ヘルマンと一緒ではベンが気を遣うかとも思ったが、ベンは騎士たちと行動を共にした。ルイスは日中の移動時フェルナンドと貴族の名前やら様々な情報を聞きながら馬車に同乗した。
街に着けばルイスとベンは好きに街を観光し、宿も公爵一行が使う高級宿ではあるが使用人用の部屋に二人で気楽に泊まる。
そうして楽しく快適な三日の旅程の後、一行は予定通り首都に到着した。
王城を見たルイスは金の目を丸々と見開いた。それを見たフェルナンドが嬉しそうに笑う。
「その顔をもっと早く見たかったんだよね」
「すごい。お城……宮殿だ」
「そうだね。モンクレアみたいな古城はあくまで昔の戦争時代のものだからね。今は平和だから機能重視だよ」
「壁が白い……漆喰?」
「大理石だね。特別質のいい大理石を砕いて塗料にしてるんだ」
お金のかけ方が違う。
そのまま使っても高級品の大理石を、あえて砕いて使うとは。
「想像もつかないような高級品で埋め尽くされてるんだろうな……」
公爵邸はどちらかというと質実剛健であまり華美な装飾品は置かれていない。絵画や宝飾品よりも刀剣や古美術品が多い。
価値はあるのだが一見してそれとわかるほどの豪華さはない。
「補佐官になれば王宮にも出入りできるよ?」
「特に惹かれないな」
にべもない。フェルナンドはがっかりする。
王宮が近くに見える場所にヴェッターホーン公爵家のタウンハウスはある。こちらもかなりの屋敷だ。
「疲れてない?」
前の馬車から降りたユリアと合流すると、そう言ったユリアの方が少し疲れた顔をしていた。
ヘルマンの徹底した管理下であるため体調を崩すことはあまりないが、どうしてもユリアは体力がない。
「僕は平気。リア、顔色が良くないよ。休んだら?」
「長距離になると、どうしてもね……酔いやすくって。ごめんね、色々案内してあげたいんだけど、ちょっと休むね」
「うん」
そう言ってユリアはほとんどヘルマンに抱かれるようにして屋敷に入っていった。
快適な旅だったのでそこまで疲れてもいない。どうしようかな、と思っているとベンが街を見に行こうと誘ってきた。数人の騎士たちとぶらぶらすると言う。
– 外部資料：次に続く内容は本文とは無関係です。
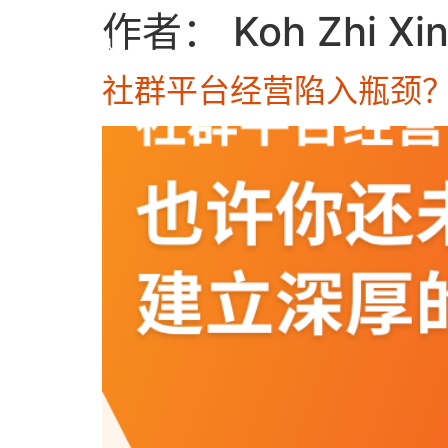
作者：
Koh Zhi Xi
社群平台经营陷入瓶颈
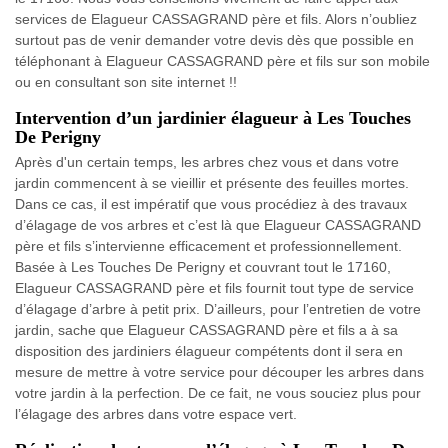
services de Elagueur CASSAGRAND père et fils. Alors n’oubliez
surtout pas de venir demander votre devis dès que possible en
téléphonant à Elagueur CASSAGRAND père et fils sur son mobile
ou en consultant son site internet !!
Intervention d’un jardinier élagueur à Les Touches
De Perigny
Après d'un certain temps, les arbres chez vous et dans votre
jardin commencent à se vieillir et présente des feuilles mortes.
Dans ce cas, il est impératif que vous procédiez à des travaux
d’élagage de vos arbres et c’est là que Elagueur CASSAGRAND
père et fils s’intervienne efficacement et professionnellement.
Basée à Les Touches De Perigny et couvrant tout le 17160,
Elagueur CASSAGRAND père et fils fournit tout type de service
d’élagage d’arbre à petit prix. D’ailleurs, pour l’entretien de votre
jardin, sache que Elagueur CASSAGRAND père et fils a à sa
disposition des jardiniers élagueur compétents dont il sera en
mesure de mettre à votre service pour découper les arbres dans
votre jardin à la perfection. De ce fait, ne vous souciez plus pour
l’élagage des arbres dans votre espace vert.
することもないので、フェルナンドに断って散策することにした。
ルイスはベンと二人、広場のベンチに座って見知らぬ人の像を見上げていた。
一緒に来たリックとリューは目の前の店でお酒を飲んでいる。実に楽しそうである。
「なんでもあるね」
「金があれば楽しい所だな」
ぐるりと一通り案内してもらってからの、感想だった。
貴族街近くの商店なのでかなり治安は良く、そのため物価もヴェッターホーンの倍くらいだろうか。街ゆく人の身なりも良い。
「どうする?」
露店で買ったつまみを食べ終わったベンが聞いた。
リックとリューはアルコールのないものを一緒に飲もうと誘ってくれたが、ルイスは断った。少し離れたここまで騒がしい声が聞こえてくる。巨大な樽を机代わりにしてみんな立って飲んでいる。
あそこに入る気にはなれなった。かといって帰るにはまだ早い。夕食までだいぶ時間がある。
「もう少し西の方も行ってみるか」
「いいの?」
西の方がもう少し一般家庭が多く、親しみやすい商店が立ち並ぶ。暗くなったら行かないように言われているが、まだ日が沈むまでには一、二時間ある。
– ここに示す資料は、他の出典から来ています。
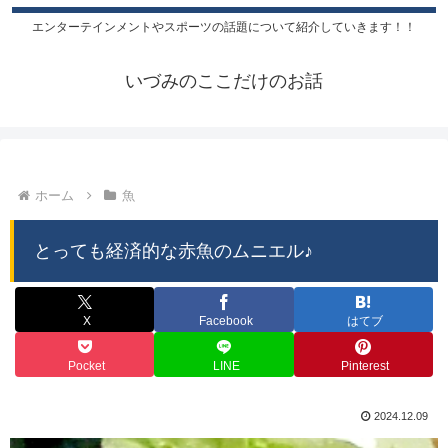
エンターテインメントやスポーツの話題について紹介していきます！！
いづみのここだけのお話
ホーム
魚
とっても経済的な赤魚のムニエル♪
X
Facebook
はてブ
Pocket
LINE
Pinterest
2024.12.09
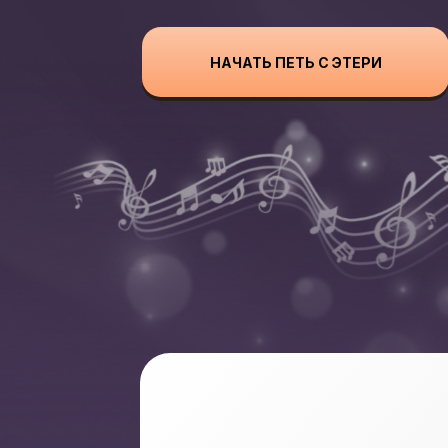
НАЧАТЬ ПЕТЬ С ЭТЕРИ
「せっかく来たのに、屋敷でじっとしてるのももったいないしな」
「うん!」
ルイスはベンと共に立ち上がった。
ベンがリック達に手を振ってから行き先を告げる。ベンはリューから何かを受け取って戻ってきた。
「どしたの?」
「フードかぶって行けって。ルイスの目、目立つからって」
「そうかなあ」
特に視線を感じたりはなかったが。ルイスは大人しくリューから受け取ったフード付きの上着を羽織った。
「どう?」
「うん。怪しい」
公爵領では顔を隠すことなんてないから、おかしくなって二人で笑った。
ベンが走るのでルイスも一緒になって走って西区域へ向かった。
西区域の商店はもっと安価なものも多く、人通りも多くて活気があった。
ヴェッターホーン地区もそれなりににぎやかな街だが、規模がその比ではない。道行く人も、街の人だけではなく旅人や騎士、商人、いろんな人でごった返している。
「人が多いな……」
ベンはルイスの手を握った。久しぶりに握ったが、ベンの手はタコだらけでごつごつしていた。荒れた手がチクチクと当たる。
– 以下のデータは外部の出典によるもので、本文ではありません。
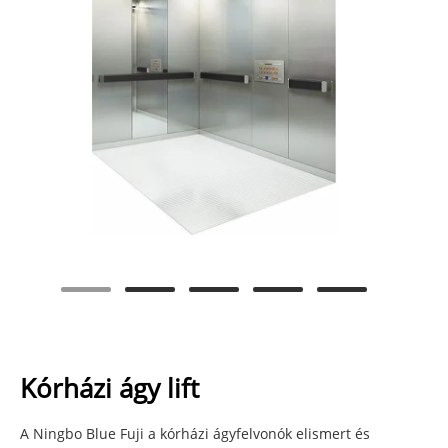
Kórházi ágy lift
A Ningbo Blue Fuji a kórházi ágyfelvonók elismert és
人混みをかき分けてすいすいと先へ進んでいくから、ルイスはその後ろについて行きながら余裕を持って周りが見れた。
「ベン、あのお店見たい」
そう言って興味のある店を指せば、そっちの方まで誘導してくれた。
「何の店だ?」
「わかんない。古道具、かな?」
文具も書籍もあるようだが、どれも使い古した年季を感じた。
「わくわくするよね、こういうの」
「わかんねえけど」
「見てていい?」
「おう。じゃあ、俺あっちにいるから。終わったら来て」
「うん」
ベンは全く興味がないらしく、二軒隣の店へ行った。
さほど広くない店内をルイスはゆっくりと見て回る。
古い本の匂い、お香の様な不思議な香り。すごく落ち着く雰囲気にずっといたいような気がした。店主の姿は見当たらず、椅子が置いてあるだけだ。席を外しているらしい。客もルイスだけだった。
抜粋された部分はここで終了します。